Opinion
No. 94-0366.
March 30, 1994.
Petition for review from the Circuit Court, Broward County, Robert Lance Andrews and George A. Shahood, JJ.
Jane M. Letwin, Fort Lauderdale, for petitioner.
Christine E. Bryce, Christine E. Bryce, P.A., Miami, for respondent.
The petitioner (wife in the dissolution action below) seeks certiorari review of a January 31, 1994 order of the trial court requiring the petitioner to produce herself and the couple's minor child for a second blood draw in order to complete human leukocyte antigen (HLA) tests that had been previously ordered by the court. The petitioner also seeks review of that portion of the order reducing temporary child support as a sanction for her failure to comply with the discovery order requiring the second blood test.
We deny certiorari review of the January 31st order requiring additional HLA testing. The petition is not timely filed because petitioner in actuality, seeks to challenge, three months after rendition, the November 5, 1993 order which originally granted the husband's motion for HLA testing. Therefore, this court lacks jurisdiction to review the trial court's decision to order HLA testing in the first instance. Fla.App.P. 9.100(c)(1) (1993). In short, the HLA tests were ordered on November 5, 1993; the January 31st order merely rescheduled testing which was inconclusive.
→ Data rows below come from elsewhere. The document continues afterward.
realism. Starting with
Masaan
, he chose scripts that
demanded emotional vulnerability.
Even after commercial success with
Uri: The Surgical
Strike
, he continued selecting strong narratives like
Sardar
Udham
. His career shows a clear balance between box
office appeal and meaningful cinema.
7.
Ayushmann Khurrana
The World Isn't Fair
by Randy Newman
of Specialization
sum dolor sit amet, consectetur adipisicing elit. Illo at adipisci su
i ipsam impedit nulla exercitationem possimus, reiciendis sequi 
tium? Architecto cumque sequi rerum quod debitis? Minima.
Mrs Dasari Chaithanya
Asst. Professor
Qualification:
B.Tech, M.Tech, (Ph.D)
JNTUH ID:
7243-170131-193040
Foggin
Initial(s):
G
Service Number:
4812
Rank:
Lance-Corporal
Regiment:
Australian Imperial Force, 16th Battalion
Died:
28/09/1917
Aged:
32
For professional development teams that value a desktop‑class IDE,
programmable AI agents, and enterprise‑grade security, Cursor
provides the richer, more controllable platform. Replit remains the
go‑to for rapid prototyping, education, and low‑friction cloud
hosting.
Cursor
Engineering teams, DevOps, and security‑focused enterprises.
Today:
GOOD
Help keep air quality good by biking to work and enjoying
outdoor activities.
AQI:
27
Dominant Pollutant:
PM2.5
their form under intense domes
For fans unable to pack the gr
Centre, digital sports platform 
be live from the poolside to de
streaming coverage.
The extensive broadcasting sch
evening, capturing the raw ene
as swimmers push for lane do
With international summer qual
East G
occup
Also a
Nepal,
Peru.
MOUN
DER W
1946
Nevertheless, we find that the trial court abused its discretion in reducing the father's child support obligations as a sanction for the mother's discovery violation and reverse that portion of the order.
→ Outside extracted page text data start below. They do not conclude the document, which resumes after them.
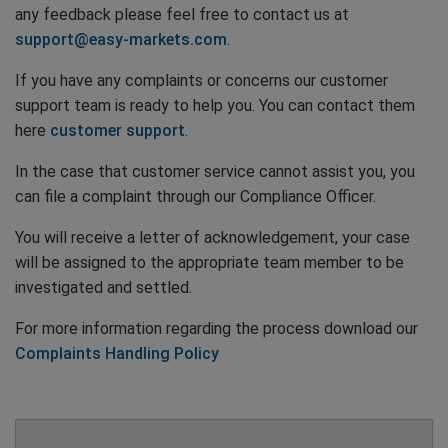
any feedback please feel free to contact us at
support@easy-markets.com
.
If you have any complaints or concerns our customer
support team is ready to help you. You can contact them
here
customer support
.
In the case that customer service cannot assist you, you
can file a complaint through our Compliance Officer.
You will receive a letter of acknowledgement, your case
will be assigned to the appropriate team member to be
investigated and settled.
For more information regarding the process download our
Complaints Handling Policy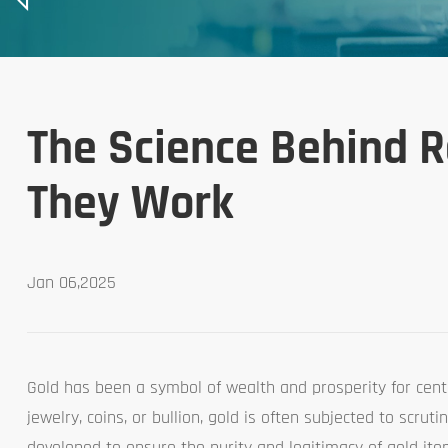
The Science Behind R
They Work
Jan 06,2025
Gold has been a symbol of wealth and prosperity for centu
jewelry, coins, or bullion, gold is often subjected to scrut
developed to ensure the purity and legitimacy of gold it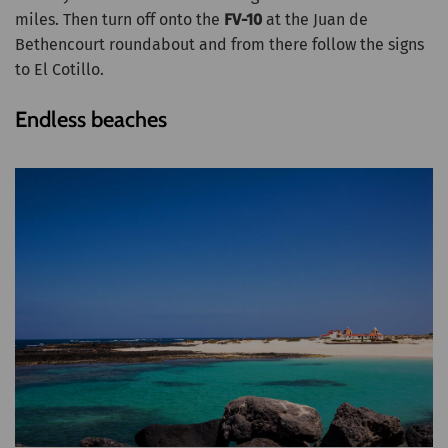
miles. Then turn off onto the
FV-10
at the Juan de
Bethencourt roundabout and from there follow the signs
to El Cotillo.
Endless beaches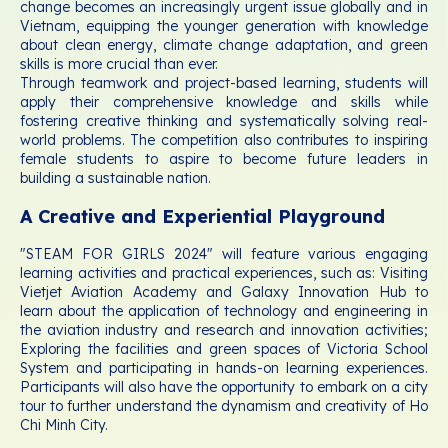
change becomes an increasingly urgent issue globally and in
Vietnam, equipping the younger generation with knowledge
about clean energy, climate change adaptation, and green
skills is more crucial than ever.
Through teamwork and project-based learning, students will
apply their comprehensive knowledge and skills while
fostering creative thinking and systematically solving real-
world problems. The competition also contributes to inspiring
female students to aspire to become future leaders in
building a sustainable nation.
A Creative and Experiential Playground
"STEAM FOR GIRLS 2024" will feature various engaging
learning activities and practical experiences, such as: Visiting
Vietjet Aviation Academy and Galaxy Innovation Hub to
learn about the application of technology and engineering in
the aviation industry and research and innovation activities;
Exploring the facilities and green spaces of Victoria School
System and participating in hands-on learning experiences.
Participants will also have the opportunity to embark on a city
tour to further understand the dynamism and creativity of Ho
Chi Minh City.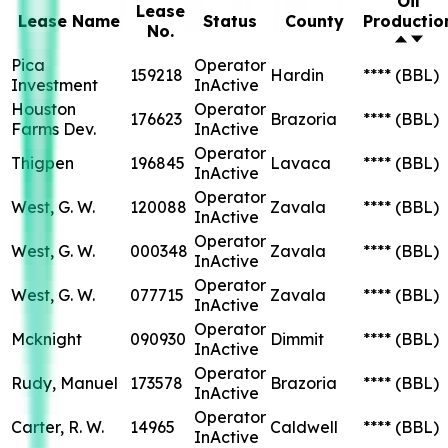
Oil
Lease
Lease Name
Status
County
Productio
No.
Pica
Operator
159218
Hardin
****
(BBL)
Investment
InActive
Houston
Operator
176623
Brazoria
****
(BBL)
Farms Dev.
InActive
Operator
Thigpen
196845
Lavaca
****
(BBL)
InActive
Operator
West, G. W.
120088
Zavala
****
(BBL)
InActive
Operator
West, G. W.
000348
Zavala
****
(BBL)
InActive
Operator
West, G. W.
077715
Zavala
****
(BBL)
InActive
Operator
Mcknight
090930
Dimmit
****
(BBL)
InActive
Operator
Rudy, Manuel
173578
Brazoria
****
(BBL)
InActive
Operator
Carter, R. W.
14965
Caldwell
****
(BBL)
InActive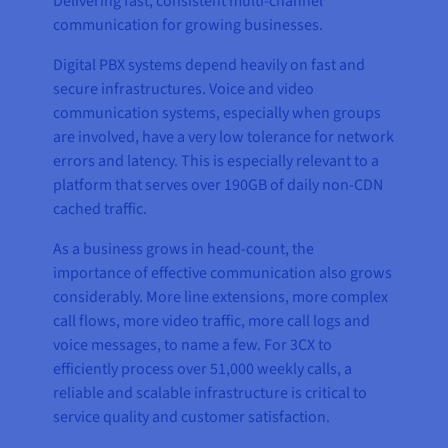
Delivering fast, consistent multi-channel
communication for growing businesses.
Digital PBX systems depend heavily on fast and
secure infrastructures. Voice and video
communication systems, especially when groups
are involved, have a very low tolerance for network
errors and latency. This is especially relevant to a
platform that serves over 190GB of daily non-CDN
cached traffic.
As a business grows in head-count, the
importance of effective communication also grows
considerably. More line extensions, more complex
call flows, more video traffic, more call logs and
voice messages, to name a few. For 3CX to
efficiently process over 51,000 weekly calls, a
reliable and scalable infrastructure is critical to
service quality and customer satisfaction.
We note that a challenge to the modification of a child support award should ordinarily be appealed pursuant to Rule 9.130(a)(3)(C)(iii), Florida Rules of Appellate Procedure, as a non-final order determining monetary relief in a dissolution action. This court will treat the petition for writ of certiorari as a non-final appeal. Skinner v. Skinner, 561 So.2d 260, 262 (Fla. 1990); Fla. App.P. 9.040(a) (where a party seeks an improper remedy, the cause should be treated as if the proper remedy had been sought).
The trial court has discretion to sanction a party who refuses to comply with a discovery order, but that discretion is limited by the provisions of rule 1.380(b), Florida Rules of Civil Procedure. Reduction of child support is not one of the authorized sanctions enumerated under rule 1.380(b). Further, it is reversible error to impose a sanction which punishes an individual or party who bears no responsibility for a discovery violation committed by another. See Mitchem v. Grubbs, 485 So.2d 891 (Fla. 1st DCA 1986). That is especially true where the individual most injured by the sanction is a minor child whose rights and interests are the subject matter of the proceedings. Stoner v. Verkaden, 493 So.2d 1126 (Fla. 4th DCA 1986).
Reversed in part and remanded.
GUNTHER, KLEIN and STEVENSON, JJ., concur.